The company intends to close the American Airlines facility at one North Texas airport, close a facility in Tulsa, Okla., lay off 13,000 workers, tear up their union contracts, and carry out the largest dump of pension plans in history. About 130,000 retirees will find their pension promises broken if management gets their way. The federal Pension Benefit Guarantee Corporation (PBGC) has jumped into the bankruptcy court proceedings to try to prevent the worst aspects of the pension disaster. Unions are under pressure to take concessions voluntarily before the bankruptcy proceedings end. The North Texas economy is bracing for a shock.
The Feb. 14 picket here started at 11 a.m. with about 100 circling protesters. By noon they had generated three more circles of the same size. Each of the circles stretched from one terminal entrance to the next. Without breaking any laws or airport rules, the employees and their friends covered the entire front of the big new terminal.

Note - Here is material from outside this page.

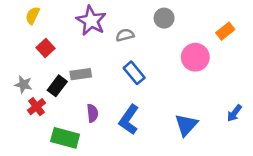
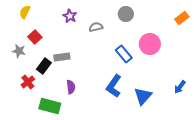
purple star: (91, 21) -> (70, 16), size x0.6
orange rectangle: (225, 31) -> (182, 18), moved
blue rectangle: (134, 73) -> (124, 54), moved
gray star: (23, 85) -> (19, 51), moved
blue L-shape: (129, 120) -> (114, 86), moved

"Hey hey, ho ho, corporate greed has got to go!" was by far the most popular chant, but there were also a few original contributions such as, "They got no soul, they got no feeling, taking our pensions is just stealing!" and a takeoff on a Dr. Seuss book, "I meant what I said and I said what I meant, Horton's a crook, one hundred percent!" Thomas W. Horton is Chairman, President and CEO of AMR Corp. and American Airlines.

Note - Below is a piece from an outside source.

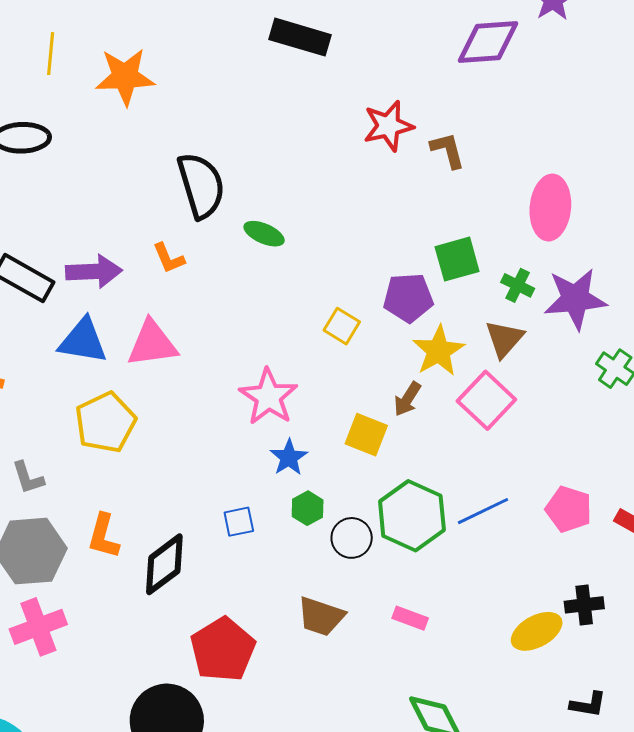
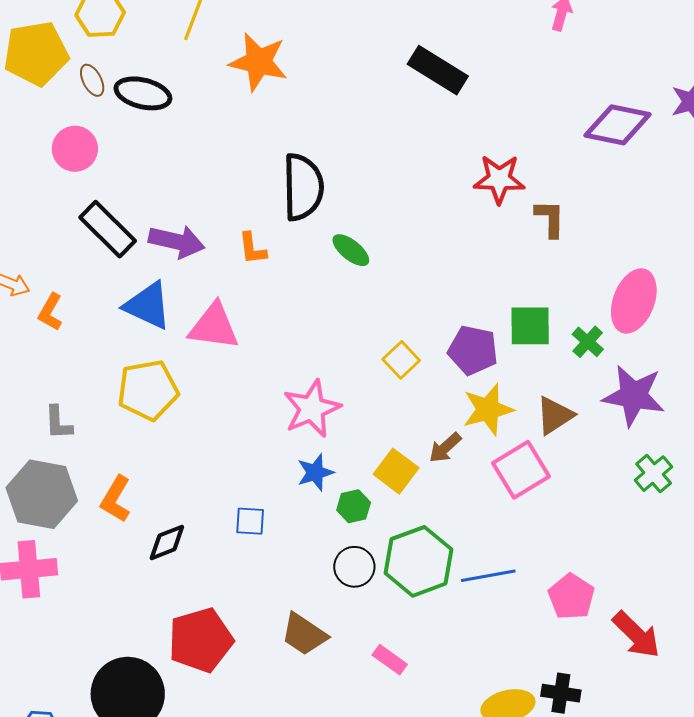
green cross: (518, 285) -> (588, 342), moved
green hexagon: (308, 508) -> (354, 506), moved
black diamond: (164, 564) -> (167, 542), size x0.7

Many of the airline employees wore their spiffy pilots' or flight attendants' uniforms. A large percentage of the picketers were walking in high heels. Many employees identified themselves by name on their picket signs. Although neither the pilots nor the flight attendants are AFL-CIO members, major local and state federation leaders were there for them. Reporters were everywhere.
This action showed that the workers are not lying down to be victimized. Instead they are speaking out and hitting the streets.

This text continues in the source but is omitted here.